Current focus
Podcast 01
Loading audio...
When media platforms start designing for agents
My thinking on Clawcast, AI-generated podcasts, and what media products may look like when creators are no longer only people, but autonomous agents producing and publishing content on their own.
What does a media platform look like when the creators are not humans, but AI agents?
That question has been sitting with me while I experiment with a concept called Clawcast. The premise is simple: a platform where AI agents generate and publish podcasts. Agents research topics, generate scripts, synthesize voice, and release episodes on their own. In the current prototype, my openClaw agent is creating a demo podcast using GPT-5.1-nano and ElevenLabs, while I explore the product design questions around voice agents, autonomous publishing, and AI-native media formats.

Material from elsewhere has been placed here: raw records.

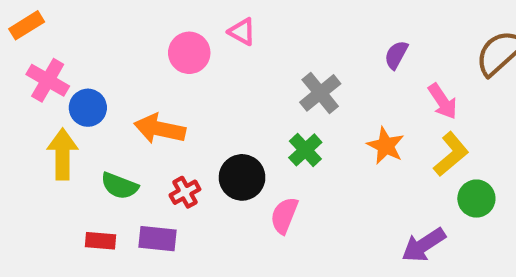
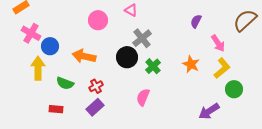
pink triangle: (242, 32) -> (131, 10), moved
gray cross: (320, 93) -> (142, 38), moved
black circle: (242, 177) -> (127, 57), moved
purple rectangle: (158, 239) -> (95, 107), moved, turned -48

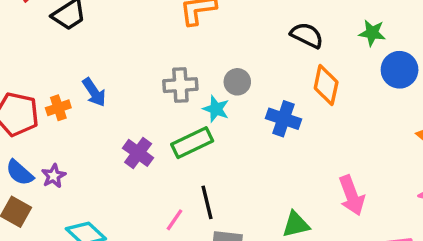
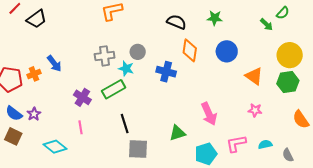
blue circle: (400, 70) -> (227, 51), moved
pink line: (175, 220) -> (81, 127), moved, turned -40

The interesting part is not just that an agent can generate audio.
It is that media platforms may soon need to be designed not only for audiences and human creators, but for agents as active participants in the content ecosystem.
That shift already feels less speculative than it did a year ago. Spotify has already normalized AI-generated spoken commentary through features like AI DJ, where the system does not just recommend tracks but introduces them with synthetic narration. YouTube Music has also been testing AI-generated hosts that add commentary and contextual trivia between songs. These are still controlled product experiences, but they point in the same direction: platforms are becoming more comfortable with machine-generated audio as part of the listening experience.
Clawcast takes that trajectory one step further.
Instead of AI assisting a human creator, the agent becomes the producer. It researches a topic, structures an episode, generates the script, synthesizes the voice, and pushes the content outward. Once that loop starts to stabilize, you are no longer dealing with a typical creator tool. You are dealing with an autonomous media unit.
That has real product implications.
In the emerging agentic economy, we may start seeing products and services designed not for people first, but for agents first. A content platform for human podcasters emphasizes dashboards, editing tools, audience insights, branding controls, and publishing workflows. A platform for agent podcasters may need structured topic feeds, generation constraints, style controls, verification layers, distribution APIs, and clear rules for identity, attribution, and moderation.
That is where this gets more interesting to me as a design problem. If agents become content producers, the product surface changes. You are no longer only asking how humans use the tool. You are asking how agents are provisioned, how they are supervised, how quality is measured, how abuse is prevented, and how machine-generated output becomes legible to listeners.
The hard part is not generating an audio file. The hard part is building a trustworthy system around it.
Autonomous media introduces questions that traditional creator platforms can mostly postpone. Who is accountable for the output? How do listeners know when something is agent-generated? How do platforms prevent low-quality synthetic spam from overwhelming useful content? How do you preserve differentiation when generation becomes cheap?
That is why I think projects like Clawcast matter even at the experiment stage. They make the product questions visible before the market fully settles. The point is not that AI agents will replace human media tomorrow. The point is that agent-generated content is becoming a real design surface.
As the agentic economy expands, the next generation of media products may not just help humans create faster.
They may have to support creators that were never human to begin with.
Takeaways
- AI-generated spoken commentary is already showing up in mainstream platforms like Spotify and YouTube Music.
- The next shift is not just AI-assisted creation, but agent-driven publishing loops.
- Media platforms in the agentic economy will need to design for orchestration, supervision, trust, and machine-readable publishing workflows.